Page images and extracted text:
* * * * * * *

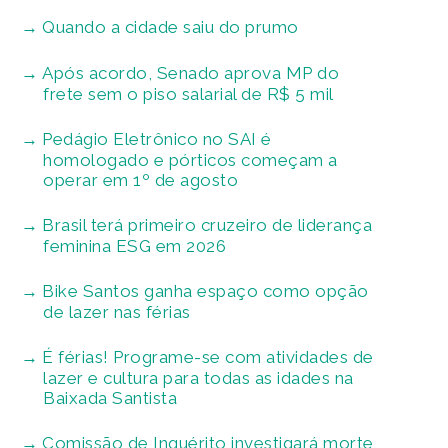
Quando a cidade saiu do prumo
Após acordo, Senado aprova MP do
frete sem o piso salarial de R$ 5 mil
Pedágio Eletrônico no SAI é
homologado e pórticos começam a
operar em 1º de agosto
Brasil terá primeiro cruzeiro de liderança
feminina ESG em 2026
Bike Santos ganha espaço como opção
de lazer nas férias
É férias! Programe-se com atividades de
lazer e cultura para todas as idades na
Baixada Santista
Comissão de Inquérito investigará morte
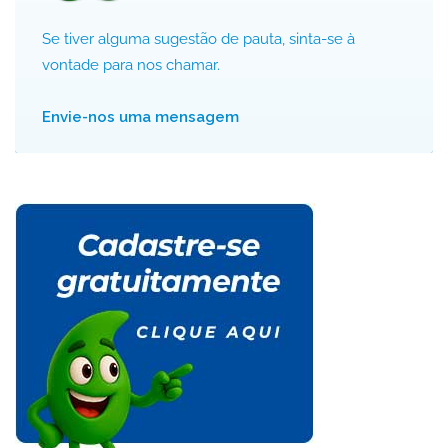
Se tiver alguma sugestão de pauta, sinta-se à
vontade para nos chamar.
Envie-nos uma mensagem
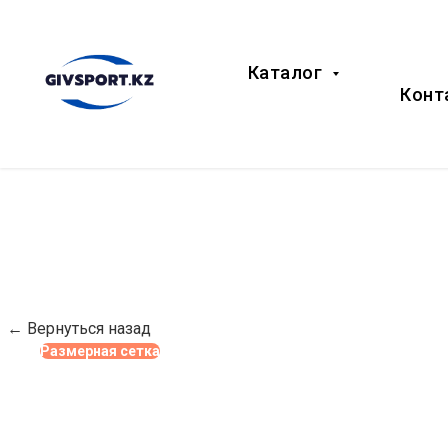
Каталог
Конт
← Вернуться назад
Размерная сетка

* * * * * * *

Only lines with the word "lazer" count here; copy every one from the records.

de lazer nas férias
lazer e cultura para todas as idades na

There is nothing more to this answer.